The remedies should be the same - think more broadly and exercise good sense.

There is a reason why the remedies should be easier to implement among human beings than with AI systems. Human beings have had experience of life in which they have naturally learnt to keep an eye on the bigger picture and to be aware of what is in general prudent or imprudent. They also have definite personalities, making general considerations more concrete and more easily applicable than they would be in the absence of any such personality.

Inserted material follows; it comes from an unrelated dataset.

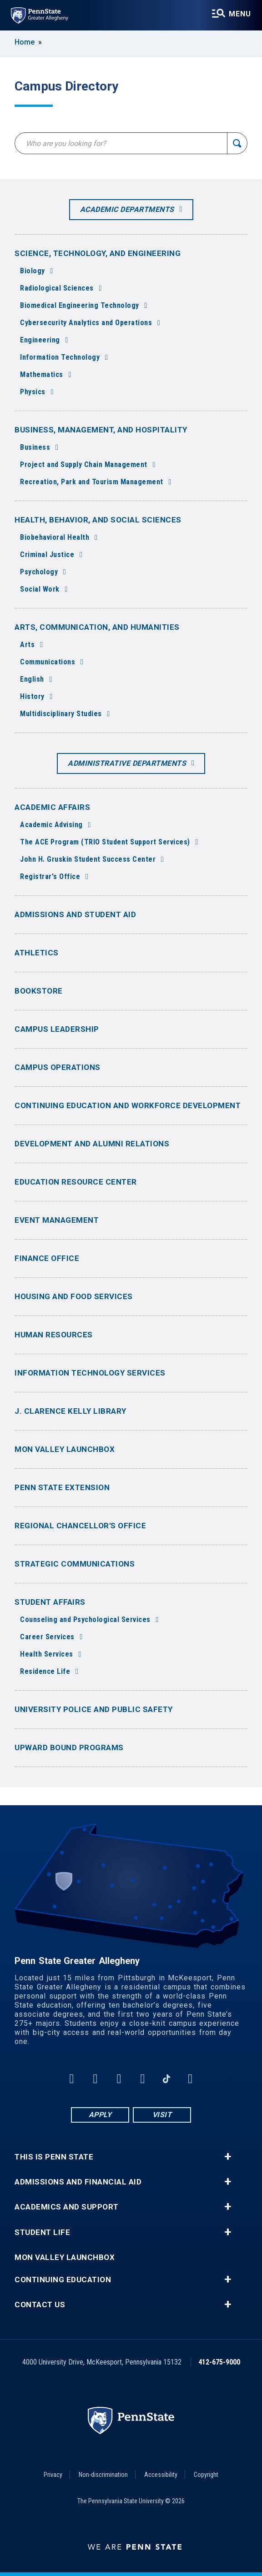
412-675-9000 (219, 2362)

There is however also a reason why it may be difficult to make the remedies fully effective in human beings. People can be stubborn, unwilling to contemplate making even small changes to their goals, especially if they have declared their goals to other people who are supposed to take their instructions. People's egos can be too wrapped up in the achievement of goals precisely as they have been declared. While an AI agent could also be stubborn, the mechanism would be different, not involving an ego in the human sense. There would be a reasonable prospect of tweaking the software to make the AI agent more relaxed about changes to goals. Our concerns earlier were not with stubbornness, but with lack of ability to contemplate the need for changes

References

Fry, Hannah. Why AI Agents are either the best or worst thing we've ever built. Video, May 2026. https://www.youtube.com/watch?v=WnzR5aOElvw

Jones, Will. Rogue AI 'Helper' Deletes Company's Database After Deciding to Think for Itself. Daily Sceptic, 16 May 2026. https://dailysceptic.org/2026/05/16/rogue-ai-helper-deletes-companys-database-after-deciding-to-think-for-itself/

La Fontaine, Jean de. L'Ours et l'amateur des jardins. https://www.la-fontaine-ch-thierry.net/oursamat.htm

OpenClaw. https://openclaw.ai/ (Installing or running software is at your own risk, and is not recommended except for people who really do have the expertise to avoid dangers. As noted here, software like OpenClaw can take the initiative and do things you would not want it to do. It may not be possible to recover the situation by winding back from such actions.)